[Records from a dataset]
=== Begin Enclosure ===

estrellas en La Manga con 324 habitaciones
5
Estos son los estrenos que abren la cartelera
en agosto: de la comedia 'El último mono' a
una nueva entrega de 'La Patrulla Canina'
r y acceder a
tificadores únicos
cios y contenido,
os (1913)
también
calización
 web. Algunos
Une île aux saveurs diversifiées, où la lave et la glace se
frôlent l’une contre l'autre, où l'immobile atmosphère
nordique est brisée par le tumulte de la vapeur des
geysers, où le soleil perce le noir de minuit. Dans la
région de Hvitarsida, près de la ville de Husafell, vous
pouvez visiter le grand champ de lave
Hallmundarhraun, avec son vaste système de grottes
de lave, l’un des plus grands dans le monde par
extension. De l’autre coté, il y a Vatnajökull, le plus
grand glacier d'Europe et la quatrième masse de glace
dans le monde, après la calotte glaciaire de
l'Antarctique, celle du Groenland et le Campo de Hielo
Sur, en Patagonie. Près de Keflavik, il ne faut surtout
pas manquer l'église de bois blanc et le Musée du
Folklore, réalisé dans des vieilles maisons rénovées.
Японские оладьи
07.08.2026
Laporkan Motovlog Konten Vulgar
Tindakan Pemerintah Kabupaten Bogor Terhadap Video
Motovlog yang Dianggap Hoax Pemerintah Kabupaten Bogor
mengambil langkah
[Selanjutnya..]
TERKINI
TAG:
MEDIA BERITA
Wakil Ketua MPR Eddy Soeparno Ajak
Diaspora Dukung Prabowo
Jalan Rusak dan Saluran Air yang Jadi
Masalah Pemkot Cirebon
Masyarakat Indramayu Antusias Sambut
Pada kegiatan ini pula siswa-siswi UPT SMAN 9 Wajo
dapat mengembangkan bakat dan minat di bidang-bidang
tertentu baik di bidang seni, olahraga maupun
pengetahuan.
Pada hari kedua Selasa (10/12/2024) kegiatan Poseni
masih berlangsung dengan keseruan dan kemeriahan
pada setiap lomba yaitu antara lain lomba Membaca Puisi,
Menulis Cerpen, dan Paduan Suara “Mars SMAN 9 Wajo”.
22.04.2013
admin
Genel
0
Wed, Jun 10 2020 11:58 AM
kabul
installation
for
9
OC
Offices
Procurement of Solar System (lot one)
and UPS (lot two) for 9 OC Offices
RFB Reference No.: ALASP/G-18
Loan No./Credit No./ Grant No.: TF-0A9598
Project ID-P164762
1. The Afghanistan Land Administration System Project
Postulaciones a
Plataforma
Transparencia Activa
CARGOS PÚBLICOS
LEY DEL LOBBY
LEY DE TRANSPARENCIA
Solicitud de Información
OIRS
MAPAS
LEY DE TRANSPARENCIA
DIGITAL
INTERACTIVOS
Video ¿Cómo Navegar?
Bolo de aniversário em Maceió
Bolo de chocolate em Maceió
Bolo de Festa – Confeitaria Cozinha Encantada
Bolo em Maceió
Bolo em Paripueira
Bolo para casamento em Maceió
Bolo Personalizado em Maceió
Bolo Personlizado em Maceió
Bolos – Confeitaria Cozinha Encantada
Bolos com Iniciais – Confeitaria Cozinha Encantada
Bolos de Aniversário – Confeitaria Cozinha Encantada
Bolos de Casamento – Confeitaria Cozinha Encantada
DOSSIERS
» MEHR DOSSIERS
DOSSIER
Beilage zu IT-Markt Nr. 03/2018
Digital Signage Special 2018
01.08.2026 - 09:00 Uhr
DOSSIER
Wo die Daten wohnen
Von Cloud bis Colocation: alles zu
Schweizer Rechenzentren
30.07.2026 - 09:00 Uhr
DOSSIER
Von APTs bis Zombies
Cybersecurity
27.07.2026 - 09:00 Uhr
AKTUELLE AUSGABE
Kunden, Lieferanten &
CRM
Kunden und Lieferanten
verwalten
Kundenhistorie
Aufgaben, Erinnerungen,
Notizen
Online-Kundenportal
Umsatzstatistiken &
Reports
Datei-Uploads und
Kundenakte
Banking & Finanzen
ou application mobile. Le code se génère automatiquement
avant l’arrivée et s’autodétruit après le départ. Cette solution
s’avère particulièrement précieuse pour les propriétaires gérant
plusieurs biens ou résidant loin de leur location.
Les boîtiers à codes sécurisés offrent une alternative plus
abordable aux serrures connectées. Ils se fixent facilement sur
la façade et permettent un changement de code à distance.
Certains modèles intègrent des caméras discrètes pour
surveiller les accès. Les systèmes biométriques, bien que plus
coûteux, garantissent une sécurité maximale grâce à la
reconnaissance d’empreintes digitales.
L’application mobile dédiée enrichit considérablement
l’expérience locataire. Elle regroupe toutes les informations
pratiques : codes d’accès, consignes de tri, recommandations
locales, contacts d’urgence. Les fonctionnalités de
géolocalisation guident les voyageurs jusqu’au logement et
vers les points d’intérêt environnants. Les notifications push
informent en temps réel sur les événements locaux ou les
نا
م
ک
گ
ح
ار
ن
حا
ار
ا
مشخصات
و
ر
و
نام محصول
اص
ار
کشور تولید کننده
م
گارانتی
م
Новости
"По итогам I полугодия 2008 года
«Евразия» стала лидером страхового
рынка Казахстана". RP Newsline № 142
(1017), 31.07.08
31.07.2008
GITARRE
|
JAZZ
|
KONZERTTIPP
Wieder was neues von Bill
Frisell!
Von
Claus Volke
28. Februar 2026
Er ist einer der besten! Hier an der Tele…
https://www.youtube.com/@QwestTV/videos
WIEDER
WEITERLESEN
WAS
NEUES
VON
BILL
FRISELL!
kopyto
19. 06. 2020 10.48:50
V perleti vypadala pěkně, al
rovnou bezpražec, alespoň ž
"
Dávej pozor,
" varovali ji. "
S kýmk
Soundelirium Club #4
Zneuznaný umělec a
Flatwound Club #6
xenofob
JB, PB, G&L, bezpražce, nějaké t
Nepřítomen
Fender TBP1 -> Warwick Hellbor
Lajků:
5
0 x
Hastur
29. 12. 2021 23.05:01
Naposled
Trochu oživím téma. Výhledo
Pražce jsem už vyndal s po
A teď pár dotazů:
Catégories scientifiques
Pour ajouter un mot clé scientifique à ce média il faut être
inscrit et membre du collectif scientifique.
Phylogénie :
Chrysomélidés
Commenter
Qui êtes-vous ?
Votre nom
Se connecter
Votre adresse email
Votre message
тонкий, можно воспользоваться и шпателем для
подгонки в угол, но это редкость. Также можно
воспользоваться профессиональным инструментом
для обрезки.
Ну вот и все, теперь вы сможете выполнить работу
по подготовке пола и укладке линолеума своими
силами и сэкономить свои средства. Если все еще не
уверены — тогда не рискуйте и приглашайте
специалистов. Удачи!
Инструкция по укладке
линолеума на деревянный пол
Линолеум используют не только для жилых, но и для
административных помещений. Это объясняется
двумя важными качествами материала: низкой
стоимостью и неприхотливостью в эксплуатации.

=== End Enclosure ===

◆ Exercise:
Please retype, exactly as written, every line from the line containing "Инструкция по укладке" through the last line of the records above, including both of those lines, and nothing else.

◆ Solved exercise:
Инструкция по укладке
линолеума на деревянный пол
Линолеум используют не только для жилых, но и для
административных помещений. Это объясняется
двумя важными качествами материала: низкой
стоимостью и неприхотливостью в эксплуатации.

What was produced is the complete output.